*Exercise aim:* The expected result is the full listing, retyped exactly, without a single picture.

──────── Excerpted records

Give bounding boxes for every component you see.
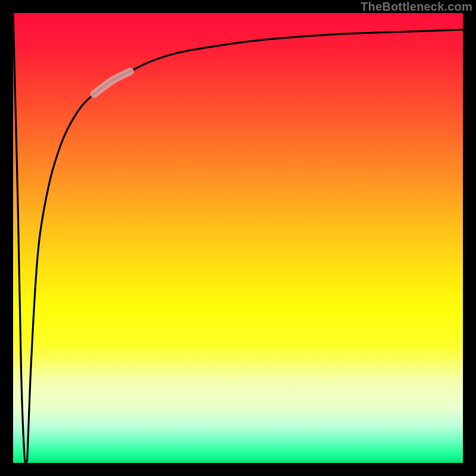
chart-container: TheBottleneck.com <box>0 0 476 476</box>
plot-background-gradient <box>13 13 463 463</box>
watermark-text: TheBottleneck.com <box>361 0 472 14</box>
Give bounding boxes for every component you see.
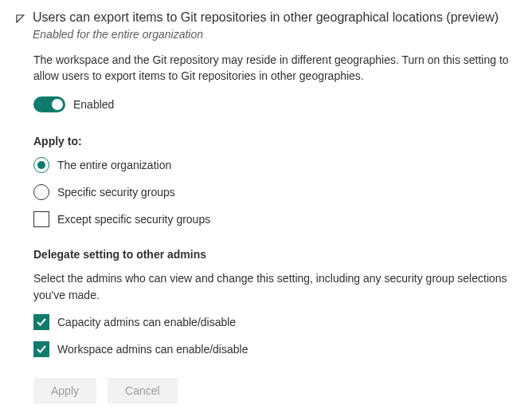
- checkbox-icon: [33, 211, 49, 227]
- setting-description: The workspace and the Git repository may…: [33, 52, 516, 85]
- apply-heading: Apply to:: [33, 135, 516, 148]
- checkbox-capacity-admins[interactable]: Capacity admins can enable/disable: [33, 314, 516, 330]
- checkbox-label: Workspace admins can enable/disable: [57, 343, 248, 356]
- radio-label: The entire organization: [57, 159, 171, 171]
- setting-status: Enabled for the entire organization: [33, 28, 516, 41]
- checkbox-workspace-admins[interactable]: Workspace admins can enable/disable: [33, 341, 516, 357]
- delegate-description: Select the admins who can view and chang…: [33, 270, 516, 303]
- collapse-icon[interactable]: [16, 13, 25, 26]
- radio-icon: [33, 157, 49, 173]
- apply-button[interactable]: Apply: [33, 378, 96, 403]
- cancel-button[interactable]: Cancel: [108, 378, 178, 403]
- checkbox-icon: [33, 341, 49, 357]
- toggle-label: Enabled: [73, 98, 114, 111]
- enable-toggle[interactable]: [33, 96, 65, 112]
- radio-label: Specific security groups: [57, 186, 175, 199]
- radio-icon: [33, 184, 49, 200]
- checkbox-icon: [33, 314, 49, 330]
- radio-specific-groups[interactable]: Specific security groups: [33, 184, 516, 200]
- checkbox-label: Except specific security groups: [57, 213, 210, 226]
- radio-entire-org[interactable]: The entire organization: [33, 157, 516, 173]
- setting-title: Users can export items to Git repositori…: [33, 10, 516, 26]
- delegate-heading: Delegate setting to other admins: [33, 248, 516, 261]
- checkbox-label: Capacity admins can enable/disable: [57, 316, 236, 328]
- checkbox-except-groups[interactable]: Except specific security groups: [33, 211, 516, 227]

────────────────

*Solution to the exercise:*
Give bounding boxes for every component you see.
chart-container: TheBottleneck.com <box>0 0 476 476</box>
plot-background-gradient <box>13 13 463 463</box>
watermark-text: TheBottleneck.com <box>361 0 472 14</box>
Give bounding boxes for every component you see.
- checkbox-icon: [33, 211, 49, 227]
- setting-description: The workspace and the Git repository may…: [33, 52, 516, 85]
- apply-heading: Apply to:: [33, 135, 516, 148]
- checkbox-capacity-admins[interactable]: Capacity admins can enable/disable: [33, 314, 516, 330]
- checkbox-label: Workspace admins can enable/disable: [57, 343, 248, 356]
- radio-label: The entire organization: [57, 159, 171, 171]
- setting-status: Enabled for the entire organization: [33, 28, 516, 41]
- checkbox-workspace-admins[interactable]: Workspace admins can enable/disable: [33, 341, 516, 357]
- delegate-description: Select the admins who can view and chang…: [33, 270, 516, 303]
- collapse-icon[interactable]: [16, 13, 25, 26]
- radio-icon: [33, 157, 49, 173]
- apply-button[interactable]: Apply: [33, 378, 96, 403]
- cancel-button[interactable]: Cancel: [108, 378, 178, 403]
- checkbox-icon: [33, 341, 49, 357]
- toggle-label: Enabled: [73, 98, 114, 111]
- enable-toggle[interactable]: [33, 96, 65, 112]
- radio-label: Specific security groups: [57, 186, 175, 199]
- radio-icon: [33, 184, 49, 200]
- checkbox-icon: [33, 314, 49, 330]
- radio-specific-groups[interactable]: Specific security groups: [33, 184, 516, 200]
- checkbox-label: Except specific security groups: [57, 213, 210, 226]
- radio-entire-org[interactable]: The entire organization: [33, 157, 516, 173]
- setting-title: Users can export items to Git repositori…: [33, 10, 516, 26]
- delegate-heading: Delegate setting to other admins: [33, 248, 516, 261]
- checkbox-label: Capacity admins can enable/disable: [57, 316, 236, 328]
- checkbox-except-groups[interactable]: Except specific security groups: [33, 211, 516, 227]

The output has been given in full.